= John Bartlett (sportscaster) =

Canadian sportscaster

John Bartlett is a Canadian sportscaster who currently works as a hockey play-by-play announcer on Rogers Sportsnet and Hockey Night in Canada.

==Early life==
Bartlett was born in Kingston, Ontario and raised in the Toronto area. His father worked for Bell and his mother worked for CKDX-FM. Both of his parents were from Montreal and moved to Ontario shortly before Bartlett was born. One of his grandfathers was a Montreal Canadiens season ticket holder for five decades and Bartlett grew up a Canadiens fan. Bartlett graduated from Sacred Heart Catholic High School in Newmarket, Ontario.

==Broadcasting==
In 1995, Bartlett, then a goalie in Junior A hockey, volunteered to handle public address announcements at tournament games in Newmarket. He gained his first play-by-play experience when the announcer for Rogers TV failed to show up for a game between the York-Simcoe Express and the Barrie Flyers. He entered the broadcast journalism program at Centennial College in Toronto and spent his early years as a play-by-play and public address announcer for junior games in Newmarket, Bradford, Ontario, and Aurora, Ontario. At the age of 22 he became the play-by-play announcer for the Barrie Colts. From 2005 to 2011, Bartlett was the play-by-play announcer for the Toronto Marlies. In 2007 he won the American Hockey League's James H. Ellery Memorial Awards for outstanding radio coverage.
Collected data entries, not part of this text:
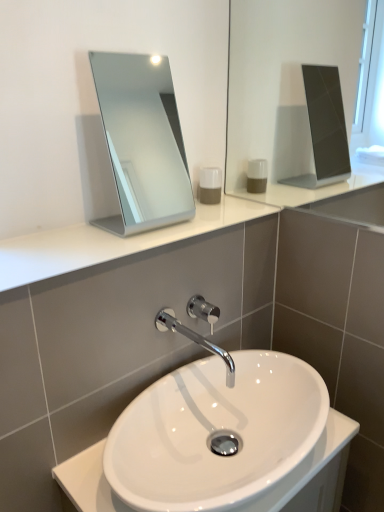 Where is `vacant area that is in front of translucent plastic soap dispenser at center`? Image resolution: width=384 pixels, height=512 pixels. vacant area that is in front of translucent plastic soap dispenser at center is located at coordinates (213, 216). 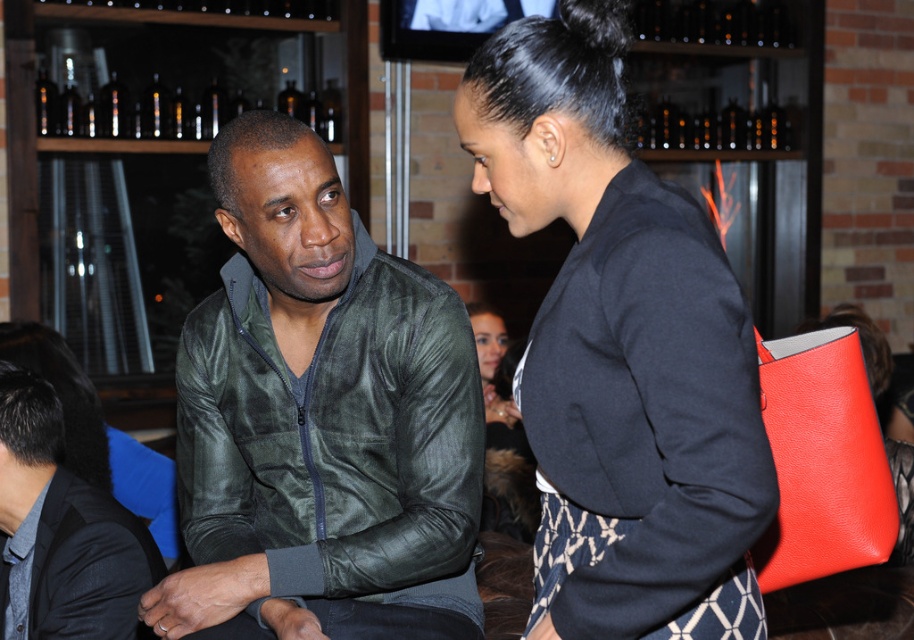 You are a fashion designer observing the scene. You need to determine the spatial relationship between the green leather jacket at center and the black woolen blazer at upper center. Which one is placed higher in the image?

The black woolen blazer at upper center is placed higher in the image than the green leather jacket at center.

You are a bartender in this bar scene. You need to place a new drink order exactly at the point specified. Can you confirm if there is space at point (x=319, y=420) for the drink?

The point (x=319, y=420) is occupied by a green leather jacket at center, so there is no space for the drink order there.

You are standing at the origin of the coordinate system in the bar scene. The green leather jacket at center is located at point (319, 420). If you want to walk directly towards the green leather jacket at center, which direction should you move?

To reach the green leather jacket at center located at point (319, 420) from the origin, you should move northeast since the coordinates are positive in both x and y directions. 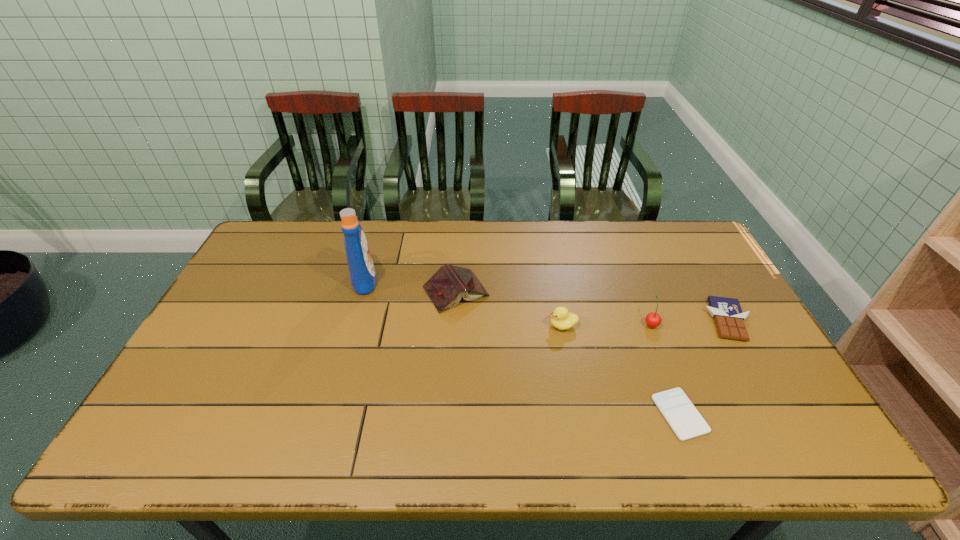 In the image, there is a desktop. Where is `free region at the far edge`? The image size is (960, 540). free region at the far edge is located at coordinates (325, 259).

Identify the location of vacant space at the near edge of the desktop. (724, 447).

Image resolution: width=960 pixels, height=540 pixels. I want to click on free region at the left edge of the desktop, so click(233, 324).

This screenshot has width=960, height=540. I want to click on free space at the right edge of the desktop, so click(741, 388).

You are a GUI agent. You are given a task and a screenshot of the screen. Output one action in this format:
    pyautogui.click(x=<x>, y=<y>)
    Task: Click on the free space at the far right corner of the desktop
    The height and width of the screenshot is (540, 960).
    Given the screenshot: What is the action you would take?
    pyautogui.click(x=670, y=235)

This screenshot has height=540, width=960. In order to click on free area in between the book and the tallest object in this screenshot , I will do [410, 285].

You are a GUI agent. You are given a task and a screenshot of the screen. Output one action in this format:
    pyautogui.click(x=<x>, y=<y>)
    Task: Click on the free spot between the detergent and the shortest object
    This screenshot has height=540, width=960.
    Given the screenshot: What is the action you would take?
    pyautogui.click(x=522, y=347)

In 2011, Bartlett became the English radio voice of the Montreal Canadiens. In 2014, Sportsnet hired Bartlett to call Canadiens games on its regional network. In 2017, Bartlett moved to TSN when the Canadiens regional broadcasts moved to that network. The following year, Bartlett returned to Sportsnet when he succeeded Paul Romanuk as the regional TV voice of the Toronto Maple Leafs as well as an announcer for select national games for Hockey Night in Canada. Garry Galley was his color commentator for those games.

As of the 2020-2021 season, Bartlett is no longer the Leafs regional TV voice, but regularly works nationally televised games for Sportsnet, often involving the Montreal Canadiens and Ottawa Senators.